Stored data entries:
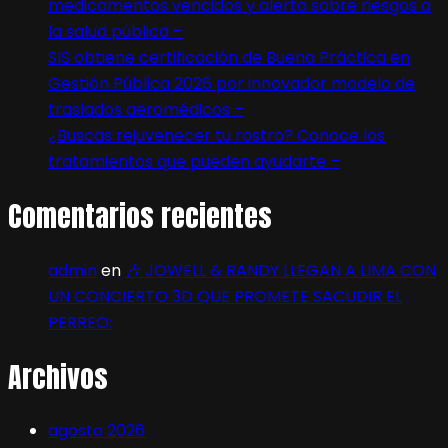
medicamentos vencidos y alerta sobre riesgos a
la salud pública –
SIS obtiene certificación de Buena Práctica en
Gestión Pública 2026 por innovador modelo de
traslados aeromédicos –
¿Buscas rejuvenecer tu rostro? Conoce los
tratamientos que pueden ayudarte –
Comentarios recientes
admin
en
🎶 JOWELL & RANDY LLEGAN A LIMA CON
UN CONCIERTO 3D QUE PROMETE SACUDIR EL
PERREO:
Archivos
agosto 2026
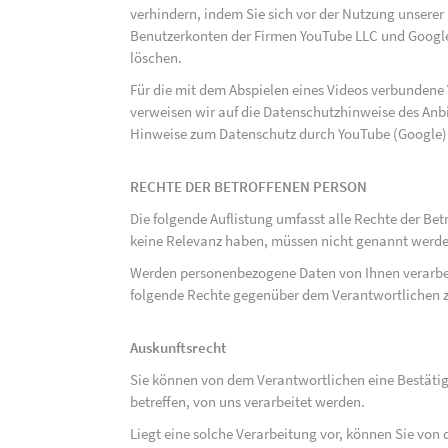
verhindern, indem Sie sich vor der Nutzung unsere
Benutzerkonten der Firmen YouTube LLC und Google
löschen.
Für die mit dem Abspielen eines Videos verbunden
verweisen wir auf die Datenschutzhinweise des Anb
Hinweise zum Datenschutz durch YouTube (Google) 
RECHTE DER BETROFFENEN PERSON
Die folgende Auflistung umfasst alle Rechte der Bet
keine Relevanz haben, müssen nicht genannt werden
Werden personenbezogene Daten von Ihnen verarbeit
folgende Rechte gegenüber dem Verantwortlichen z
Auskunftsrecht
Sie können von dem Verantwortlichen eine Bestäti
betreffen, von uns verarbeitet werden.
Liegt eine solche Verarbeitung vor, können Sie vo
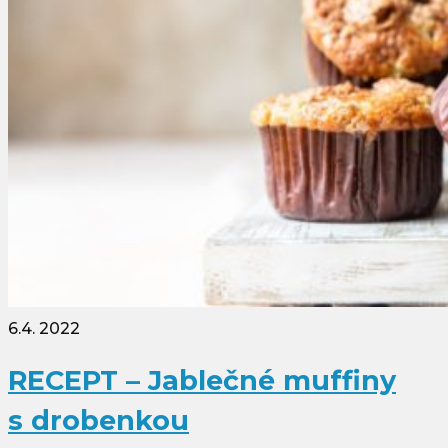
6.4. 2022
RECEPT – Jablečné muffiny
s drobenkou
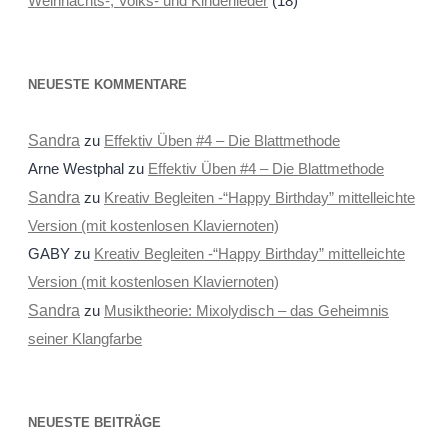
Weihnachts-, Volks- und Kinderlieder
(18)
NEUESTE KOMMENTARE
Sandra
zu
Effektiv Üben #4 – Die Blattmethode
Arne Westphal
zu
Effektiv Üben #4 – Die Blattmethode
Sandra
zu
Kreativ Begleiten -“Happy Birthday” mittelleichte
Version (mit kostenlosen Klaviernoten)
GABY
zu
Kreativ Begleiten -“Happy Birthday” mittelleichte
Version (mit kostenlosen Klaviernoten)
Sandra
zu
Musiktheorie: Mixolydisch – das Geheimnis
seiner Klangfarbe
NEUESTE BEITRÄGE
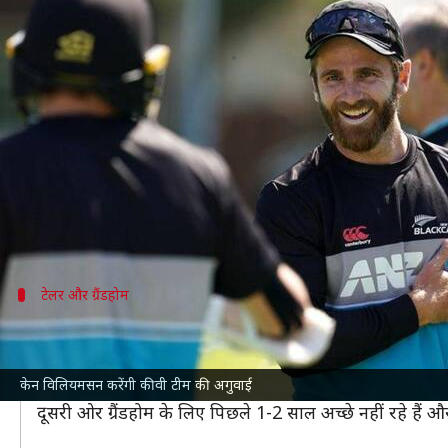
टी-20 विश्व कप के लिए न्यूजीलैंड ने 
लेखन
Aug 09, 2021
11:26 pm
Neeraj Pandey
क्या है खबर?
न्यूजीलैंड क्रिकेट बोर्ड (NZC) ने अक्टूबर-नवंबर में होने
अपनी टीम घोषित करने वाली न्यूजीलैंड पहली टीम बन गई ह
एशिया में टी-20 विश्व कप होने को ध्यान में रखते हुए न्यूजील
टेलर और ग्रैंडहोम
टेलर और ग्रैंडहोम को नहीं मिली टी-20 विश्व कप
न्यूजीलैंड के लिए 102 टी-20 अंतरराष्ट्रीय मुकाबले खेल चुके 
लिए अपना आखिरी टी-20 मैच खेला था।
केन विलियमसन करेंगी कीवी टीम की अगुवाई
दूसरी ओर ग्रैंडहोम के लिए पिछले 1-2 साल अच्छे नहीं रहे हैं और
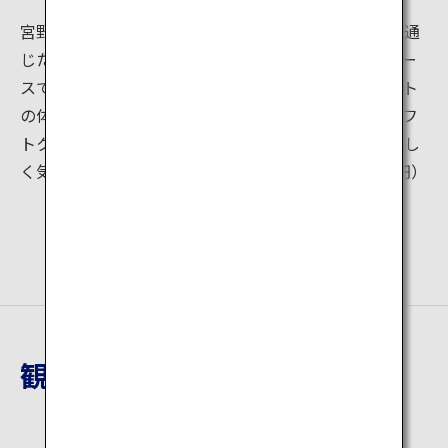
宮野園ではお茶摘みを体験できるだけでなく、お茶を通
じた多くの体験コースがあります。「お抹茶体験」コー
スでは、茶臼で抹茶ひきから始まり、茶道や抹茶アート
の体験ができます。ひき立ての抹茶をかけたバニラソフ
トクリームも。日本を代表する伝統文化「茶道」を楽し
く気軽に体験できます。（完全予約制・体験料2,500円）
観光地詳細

* * *

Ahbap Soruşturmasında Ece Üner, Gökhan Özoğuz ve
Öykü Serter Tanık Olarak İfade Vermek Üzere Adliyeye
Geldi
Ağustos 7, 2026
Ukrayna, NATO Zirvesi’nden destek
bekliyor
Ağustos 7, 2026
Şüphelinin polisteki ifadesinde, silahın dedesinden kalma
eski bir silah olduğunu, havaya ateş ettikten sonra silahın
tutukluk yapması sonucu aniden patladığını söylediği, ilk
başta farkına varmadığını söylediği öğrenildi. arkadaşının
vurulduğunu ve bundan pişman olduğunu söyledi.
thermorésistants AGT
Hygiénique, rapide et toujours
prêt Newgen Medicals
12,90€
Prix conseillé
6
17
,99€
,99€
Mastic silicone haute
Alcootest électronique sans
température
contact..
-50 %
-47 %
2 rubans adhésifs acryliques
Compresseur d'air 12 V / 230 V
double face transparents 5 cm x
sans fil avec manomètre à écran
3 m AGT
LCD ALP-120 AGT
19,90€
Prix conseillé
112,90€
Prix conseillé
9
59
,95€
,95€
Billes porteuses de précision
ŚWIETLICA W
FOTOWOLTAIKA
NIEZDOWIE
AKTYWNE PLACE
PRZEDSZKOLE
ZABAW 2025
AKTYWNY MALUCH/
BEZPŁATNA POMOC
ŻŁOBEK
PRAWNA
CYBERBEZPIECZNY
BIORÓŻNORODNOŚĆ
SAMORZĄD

...

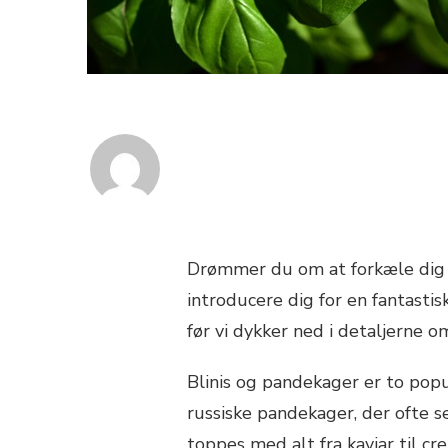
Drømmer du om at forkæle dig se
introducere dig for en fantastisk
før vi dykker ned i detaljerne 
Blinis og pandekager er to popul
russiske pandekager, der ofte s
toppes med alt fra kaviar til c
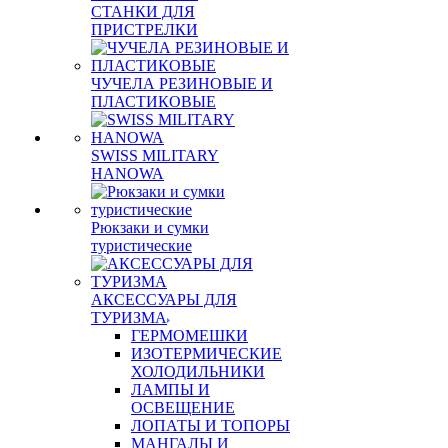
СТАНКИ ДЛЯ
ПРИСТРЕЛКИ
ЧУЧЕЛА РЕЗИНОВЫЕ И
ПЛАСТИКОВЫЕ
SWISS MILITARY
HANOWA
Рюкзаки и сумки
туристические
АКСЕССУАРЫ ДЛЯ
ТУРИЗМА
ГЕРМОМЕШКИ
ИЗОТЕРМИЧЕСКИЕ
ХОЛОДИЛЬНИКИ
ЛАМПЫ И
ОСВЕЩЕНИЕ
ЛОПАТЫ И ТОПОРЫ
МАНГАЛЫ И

(Work item) Search the data above for the word "sans", then gather each line in which it appears.

(Answer to the problem)
Alcootest électronique sans
sans fil avec manomètre à écran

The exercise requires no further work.